The most vivid snapshot yet of what has made Rick Scott the wealthiest governor in Florida history will be released next month when he must reveal to voters what makes up his net worth.
Required as part of Scott’s U.S. Senate candidacy, the much-anticipated disclosure has some environmental groups and Democrats ready to raise questions about whether Scott’s personal holdings in the energy industry have helped steer Florida’s policy on climate change.
“It seems pretty obvious he’s making decisions that will benefit companies in which he has an interest,” said Susan Glickman of the Southern Alliance for Clean Energy. The alliance was not one of the groups that sued Scott and his administration in April to demand a science-based climate recovery plan and to acknowledge the reality of climate change, but it supports the legal action.

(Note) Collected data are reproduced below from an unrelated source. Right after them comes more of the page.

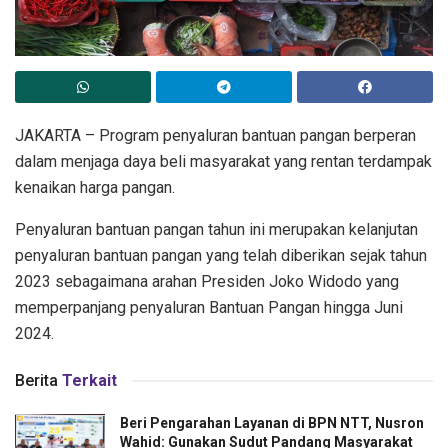
JAKARTA – Program penyaluran bantuan pangan berperan
dalam menjaga daya beli masyarakat yang rentan terdampak
kenaikan harga pangan.
Penyaluran bantuan pangan tahun ini merupakan kelanjutan
penyaluran bantuan pangan yang telah diberikan sejak tahun
2023 sebagaimana arahan Presiden Joko Widodo yang
memperpanjang penyaluran Bantuan Pangan hingga Juni
2024.
Berita
Terkait
Beri Pengarahan Layanan di BPN NTT, Nusron
Wahid: Gunakan Sudut Pandang Masyarakat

Even the words “climate change” became a flashpoint for Scott’s administration three years ago when a report by the Florida Center for Investigative Reporting gained national attention by revealing that the term vanished from dozens of official documents and that state employees claimed they were forbidden from uttering the phrase.
Scott and state agency heads denied the existence of a policy that barred use of the words. But a recent review of regulatory filings with the U.S. Securities and Exchange Commission by the Times/Herald Tallahassee Bureau shows a clear aversion to regulating greenhouse gases among companies that made up Scott’s portfolio the last time it was disclosed four years ago.
“Climate change and the regulation of greenhouse gases could have a negative impact on our business,” London-based Seadrill Partners wrote in an SEC filing in April. Scott listed an investment of $325,066 in the company in 2014.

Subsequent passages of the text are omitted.